Но держать себя в руках не получалось.
«Мир перечеркнут, – прыгали по клавишам указательные пальцы, правый – желтый от табака и лиловый от копировальной бумаги, левый – со шрамом от старого глубокого пореза. – Мир перечеркнут уже давно. Мы воюем уж больше четверти века. Наши дети подрастали на войне. Для них слова „знамя“, „кровь“, „штык“, „шпион“, „враг“, „боевая подготовка“ значат больше, чем „любовь“, „нежность“, „ребенок“, „семья“, „дом“. Мы теперь не можем не убивать: если нет супостата пришлого, мы уничтожаем друг друга, изыскивая у ближнего свойства супостата. Будто бы места нам мало. Будто бы тесно нам на огромных наших просторах и стеснены мы в стремлениях и возможностях.
Мы не способны приступить к созиданию, прежде не уничтожив, не поправ, не растоптав то, что было создано до нас. И чем величавее творение, тем с большей страстью, с сердцем, топчем и попираем. Поэтому горе наше, огромное наше горе – супостат пришлый, кровавый, безжалостный, – становится чуть не спасением, ибо мы, братья и сестры, объединяемся против него, стеной встаем, плечом к плечу вместе с опричниками и татями, вместе с недавними противниками, и в одну могилу ложимся, равные перед смертью. Одно есть равенство и братство – смертное…»
Что ж я делаю, вопрошал сам себя Павел Никанорович и торопливо забивал абзацы накрест. Экая беда, экая горечь опять накатила. И главное, ведь неправ я, преувеличил и обобщил. Гиперболы и обобщения, они как раз в нынешних передовицах хороши. Что ж такое – передовица навыворот? Ой-ой-ой! Ересь буржуйская, вражеская. Прокламация. Смертный грех. Грех, караемый по известной статье. И правильно, правильно караемый, коли не изжил в себе этакую слякоть, значит, враг народа и есть.
Павел Никанорович выдернул страницы из машинки и вместе с копиркой поджег на спичке. Пренебрегая мундштуком, закусил папиросу и прикурил от горящего листа. Чуть не сжег пальцы и бросил лист за печную заслонку, где скопилось уже немало сожженных останков – пора бы и выгрести да вынести или дожечь до золы. Затянулся глубоко и раскашлялся – навзрыд.
На кашель прибежала Тамара из смежной комнаты и запричитала горьким шепотом по поводу задымленной комнаты, его больного сердца и голой папиросы.
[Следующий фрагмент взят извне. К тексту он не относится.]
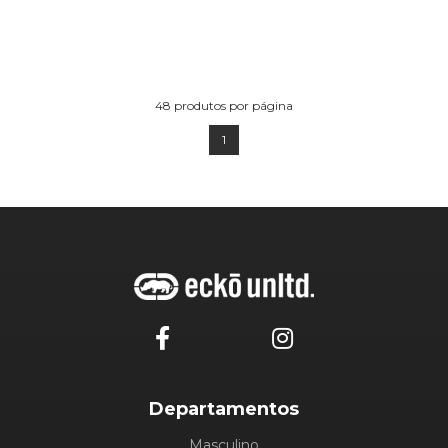
48
produtos por página
1
Departamentos
Masculino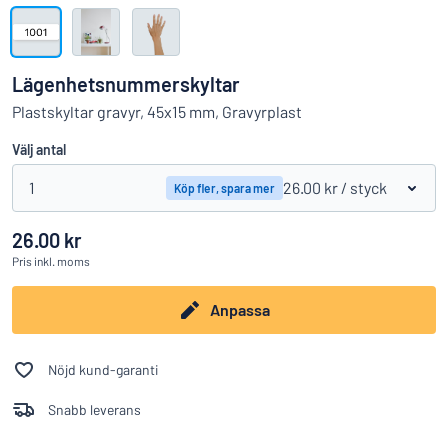
Visa alla kategorier
Offertförfrågan
Lägenhetsnummerskyltar
Logga
Plastskyltar gravyr, 45x15 mm, Gravyrplast
Hittar du inte det du söker?
Börja designa din skylt
in
Välj antal
Kundservice
1
26.00 kr
/ styck
Köp fler, spara mer
Privatperson
/
Företag
26.00 kr
Pris
inkl. moms
Anpassa
Nöjd kund-garanti
Snabb leverans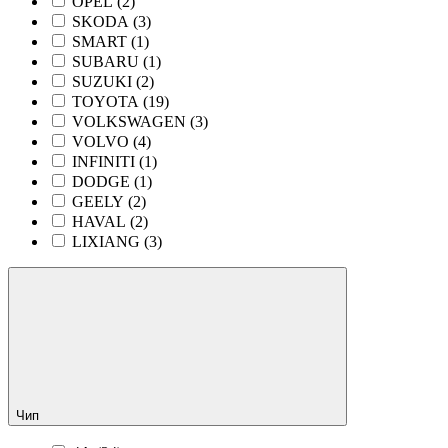
OPEL (
2
)
SKODA (
3
)
SMART (
1
)
SUBARU (
1
)
SUZUKI (
2
)
TOYOTA (
19
)
VOLKSWAGEN (
3
)
VOLVO (
4
)
INFINITI (
1
)
DODGE (
1
)
GEELY (
2
)
HAVAL (
2
)
LIXIANG (
3
)
Чип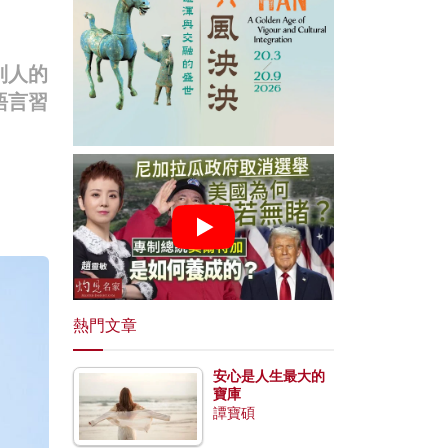
別人的
語言習
！
熱門文章
安心是人生最大的
寶庫
譚寶碩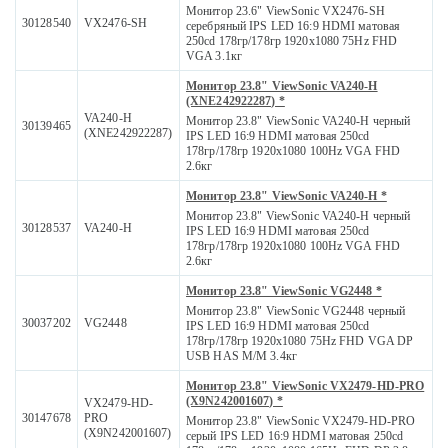
Монитор 23.6" ViewSonic VX2476-SH
30128540
VX2476-SH
серебряный IPS LED 16:9 HDMI матовая
250cd 178гр/178гр 1920x1080 75Hz FHD
VGA 3.1кг
Монитор 23.8" ViewSonic VA240-H
(XNE242922287) *
VA240-H
Монитор 23.8" ViewSonic VA240-H черный
30139465
(XNE242922287)
IPS LED 16:9 HDMI матовая 250cd
178гр/178гр 1920x1080 100Hz VGA FHD
2.6кг
Монитор 23.8" ViewSonic VA240-H *
Монитор 23.8" ViewSonic VA240-H черный
30128537
VA240-H
IPS LED 16:9 HDMI матовая 250cd
178гр/178гр 1920x1080 100Hz VGA FHD
2.6кг
Монитор 23.8" ViewSonic VG2448 *
Монитор 23.8" ViewSonic VG2448 черный
30037202
VG2448
IPS LED 16:9 HDMI матовая 250cd
178гр/178гр 1920x1080 75Hz FHD VGA DP
USB HAS M/M 3.4кг
Монитор 23.8" ViewSonic VX2479-HD-PRO
(X9N242001607) *
VX2479-HD-
30147678
PRO
Монитор 23.8" ViewSonic VX2479-HD-PRO
(X9N242001607)
серый IPS LED 16:9 HDMI матовая 250cd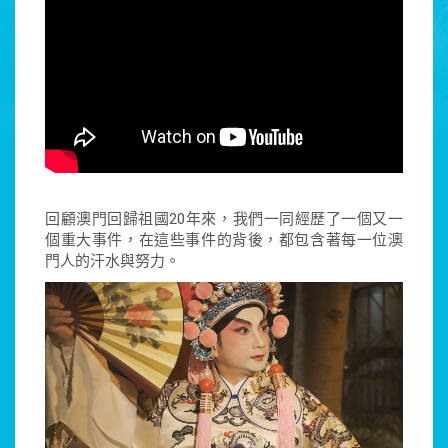
回顧澳門回歸祖國20年來，我們一同經歷了一個又一
個重大事件，在這些事件的背後，都包含著每一位澳
門人的汗水與努力。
Отняла только что раскуренную и велела ложиться.
– Я скоро, Тамуся, – пообещал Павел Никанорович и спровадил жену в комнату мальчиков, где нынче только Володька спал, а Мишка приноровился оставаться на ночь в редакции газеты, где внештатничал. Но на самом деле работал он за взрослого – кадров не хватало, а внештатником был потому, что еще годами не вышел.
– Я недолго, – добавил Павел Никанорович, – вот только передовицу закончу, и сразу спать…
– Ах, знаю я… – махнула рукой Тамара. – Знаю твое «недолго». Оно всегда кончается под утро лекарством. Хотя бы открой окно, Павлуша. Что за дым… И без того духота, зной. Проклятое какое лето. И не забудь – свет…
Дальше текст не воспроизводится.